Discover and Extract Dependencies

Wolfram Kriesing - March 18, 2017 - tagged with: #javascript #dependency injection #testing

While refactoring some badly tested code, a pattern of how I extract dependencies emerged. The actual intention was to improve the testability. In this case dependency injection is the tool that helped me. Read here to find out the steps I found to separate the dependencies.

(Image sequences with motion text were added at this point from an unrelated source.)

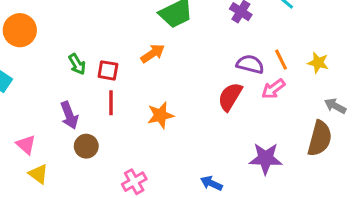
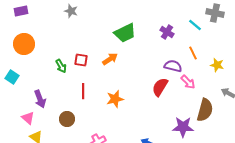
orange line: (281, 60) -> (193, 53), moved
red square: (108, 70) -> (81, 60), moved
pink arrow: (273, 89) -> (188, 82), turned -98
purple arrow: (69, 115) -> (40, 99), moved
brown semicircle: (320, 138) -> (205, 110), moved

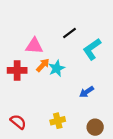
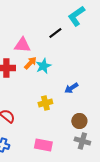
cyan L-shape: (92, 49) -> (76, 16), moved
yellow cross: (58, 121) -> (45, 103), moved

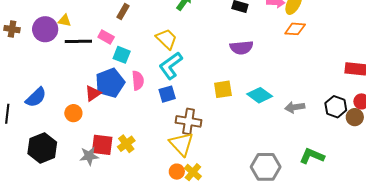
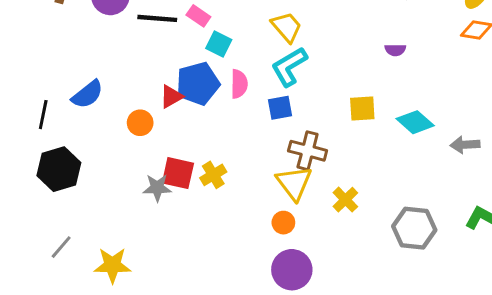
purple semicircle: (241, 48) -> (395, 50), size x0.6
black hexagon: (42, 148) -> (59, 169), moved
yellow cross: (193, 172) -> (345, 200), moved

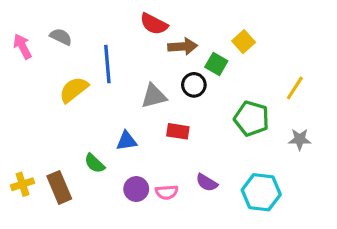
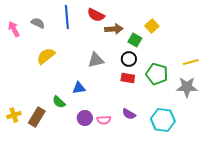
blue line: (107, 64) -> (67, 17), moved
black circle: (194, 85) -> (129, 59), moved
yellow line: (295, 88) -> (191, 62), moved, turned 42
red rectangle: (178, 131) -> (128, 78), moved
gray star: (300, 139) -> (187, 87), size x1.5
brown rectangle: (59, 187) -> (37, 117), turned 54

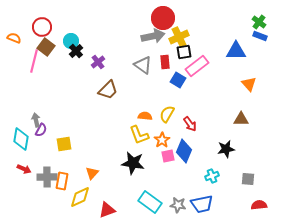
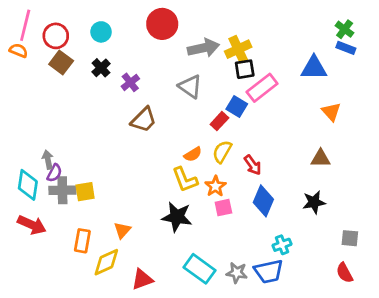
red circle: (163, 18) -> (162, 24), moved
cyan circle: (71, 41) -> (101, 32), moved
pink line: (34, 61) -> (25, 25), moved
red rectangle: (165, 62) -> (219, 121), moved, turned 48
orange semicircle: (145, 116) -> (193, 154), turned 144
black star: (226, 149) -> (314, 202), moved
blue diamond: (184, 151) -> (263, 201), moved
red arrow: (24, 169) -> (32, 225), size x1.5
cyan cross: (212, 176) -> (282, 245), moved
gray cross: (47, 177) -> (62, 190), moved
gray square: (248, 179) -> (350, 238), moved
red semicircle: (259, 205) -> (345, 273), turned -112

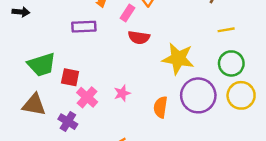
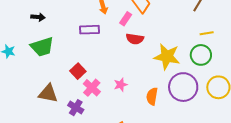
green circle: (231, 63) -> (201, 55), moved
green trapezoid: (42, 65) -> (42, 47), moved
red square: (70, 77) -> (78, 71), turned 35

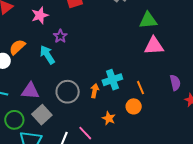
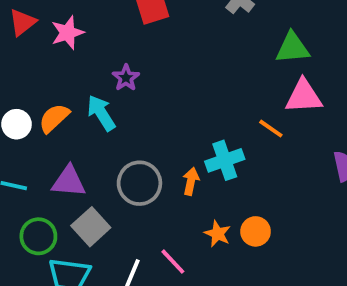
pink star: (40, 15) -> (67, 33), moved
orange semicircle: (17, 47) -> (54, 118), moved
orange line: (141, 88) -> (271, 129), moved, turned -32
orange circle: (134, 106) -> (256, 231), moved

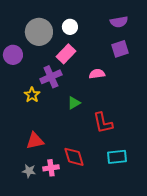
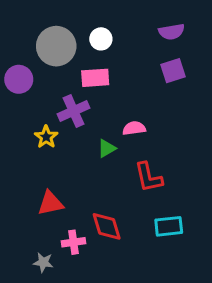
pink rectangle: (66, 54) -> (95, 78), turned 42
pink semicircle: (97, 74) -> (134, 128), moved
gray star: (29, 171) -> (43, 262), moved

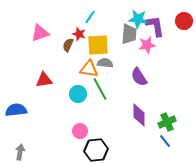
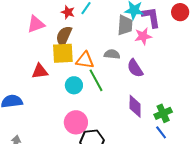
red star: (79, 34) -> (68, 12), moved
brown semicircle: (68, 45) -> (64, 36), size x1.5
yellow square: (98, 45) -> (63, 53), moved
gray semicircle: (105, 63) -> (112, 54), moved
pink circle: (80, 131) -> (76, 122), size x1.5

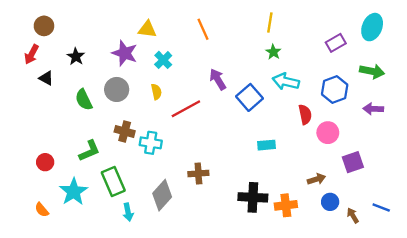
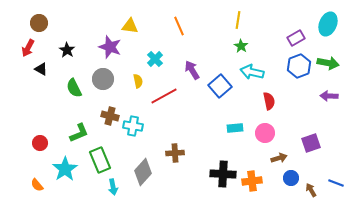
cyan cross: (163, 60) -> (155, 59), moved
blue hexagon: (335, 89) -> (299, 66), moved
pink circle: (328, 133) -> (265, 133), moved

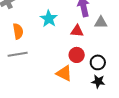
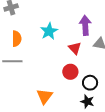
red triangle: (77, 31) -> (75, 48), turned 32
orange triangle: (64, 73) -> (45, 96), moved, turned 30

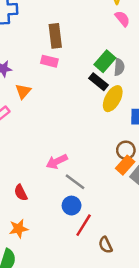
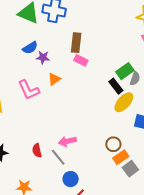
brown rectangle: (55, 36) -> (76, 43), moved
brown circle: (126, 150) -> (113, 144), moved
gray line: (75, 182) -> (58, 157), moved
red semicircle: (21, 193) -> (37, 150), moved

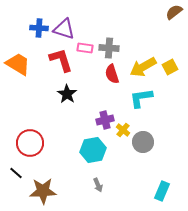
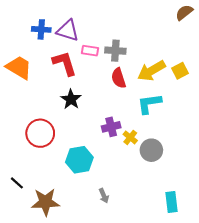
red circle: (30, 143) -> (40, 133), moved
cyan hexagon: (93, 150) -> (79, 160), moved
cyan rectangle: (162, 191) -> (172, 202), turned -30

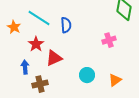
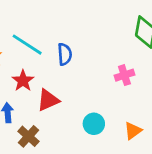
brown cross: (40, 84) -> (28, 136), turned -35

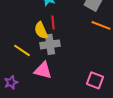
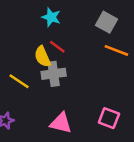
red line: (53, 22) -> (57, 47), turned -48
pink triangle: (43, 70) -> (61, 123), moved

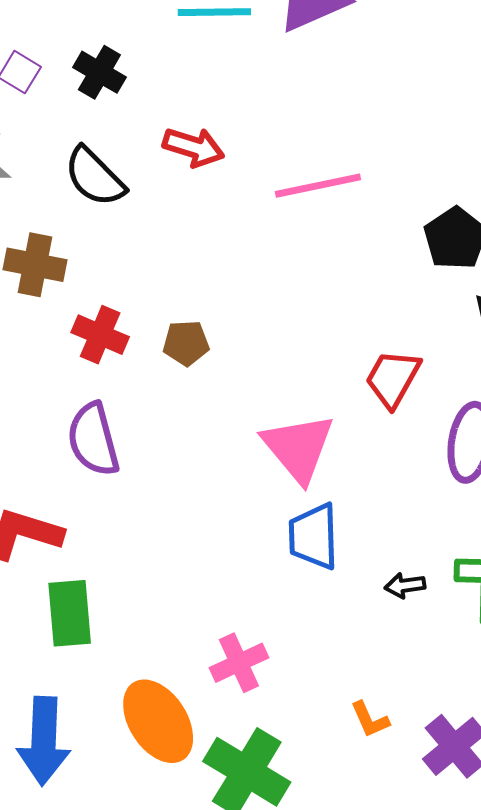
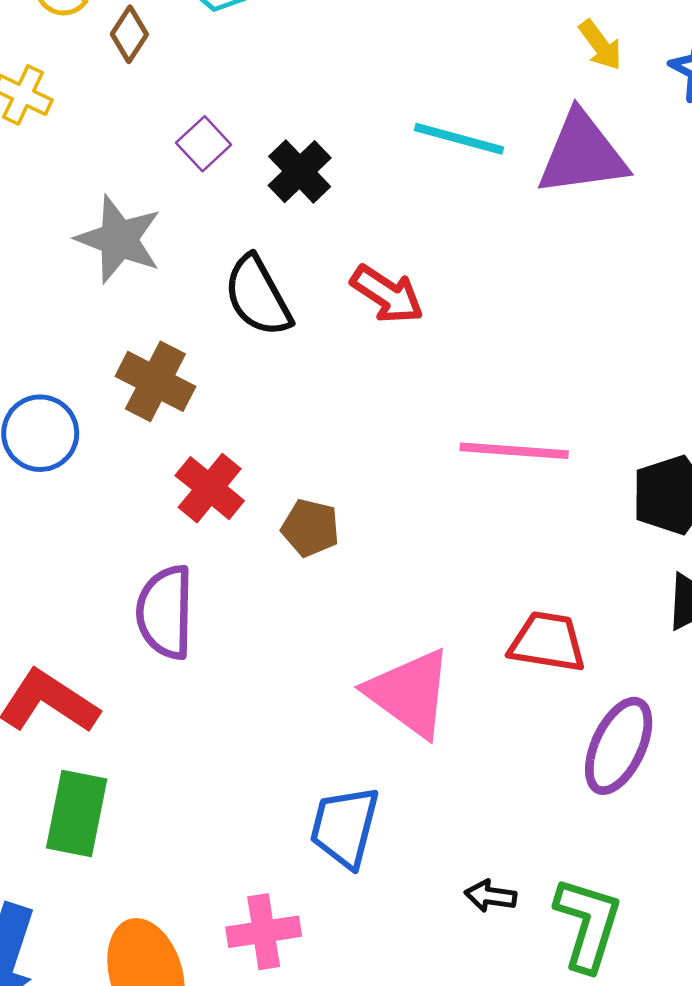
pink line: (318, 186) -> (514, 451), moved
red trapezoid: (393, 378) -> (547, 642), turned 54
pink triangle: (298, 448) -> (410, 693), turned -30
blue trapezoid: (313, 536) -> (345, 827), moved

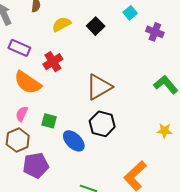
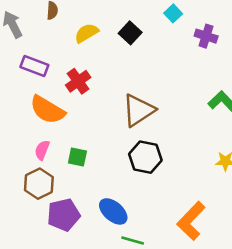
blue ellipse: (74, 141) -> (113, 211), moved

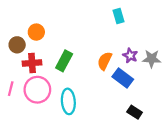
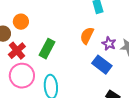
orange semicircle: (105, 61) -> (87, 36), moved
red cross: (32, 63) -> (17, 51), turned -36

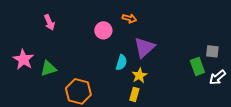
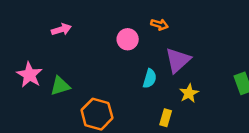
pink arrow: (49, 22) -> (61, 29), turned -84
yellow star: (139, 75) -> (189, 93), moved

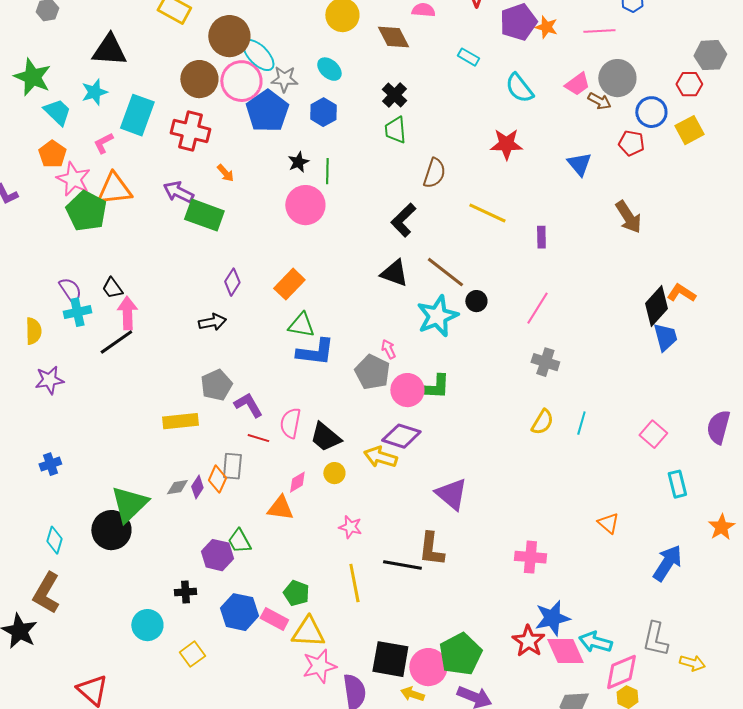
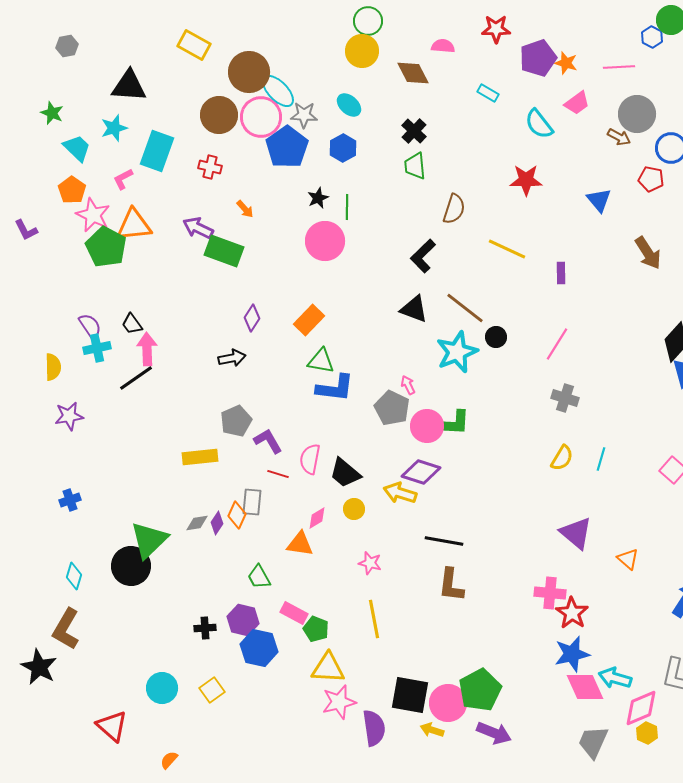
green star: (32, 77) -> (52, 113), size x0.6
pink trapezoid: (577, 84) -> (577, 103), moved
red cross: (190, 131) -> (210, 167), size x0.6
purple triangle: (451, 494) -> (576, 533), moved
purple hexagon: (217, 555) -> (243, 620), moved
black line: (402, 565) -> (444, 541), moved
pink rectangle: (274, 619) -> (294, 613), moved
cyan circle: (147, 625) -> (162, 688), moved
red star: (528, 641) -> (572, 613), moved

TL;DR - The Pattern that Emerged

The pattern and the article focus on the steps to discover and extract dependencies in existing code which

improves the code,
makes it easy to test and
provides a lot hints for modularization.

The steps are:

Write a first test.
Find and use first dependency in test.
Isolate dependencies.
Provide production/default dependencies.

In the end you get:

fast and small tests,
separated dependencies and
hints for how to modularize your code. (You need to practice listening to the code to see the hints! Take your time.)

The Task
The First Test
Isolate the First Dependency
Separating Dependencies
Discover a Second Dependency, the fetch() Function
Inject the Second Dependency
Provide Production Dependencies
Why Inject Default Dependencies as a Function?
Next Steps
Conclusions

The Task

loadStudent function flow

I want to show how to separate dependencies that might not been obvious at first. And by adding tests I will "feel" them. And I will be pushed to separate them out. Which makes my code easier to test and also make me understand what (external) dependencies the code has.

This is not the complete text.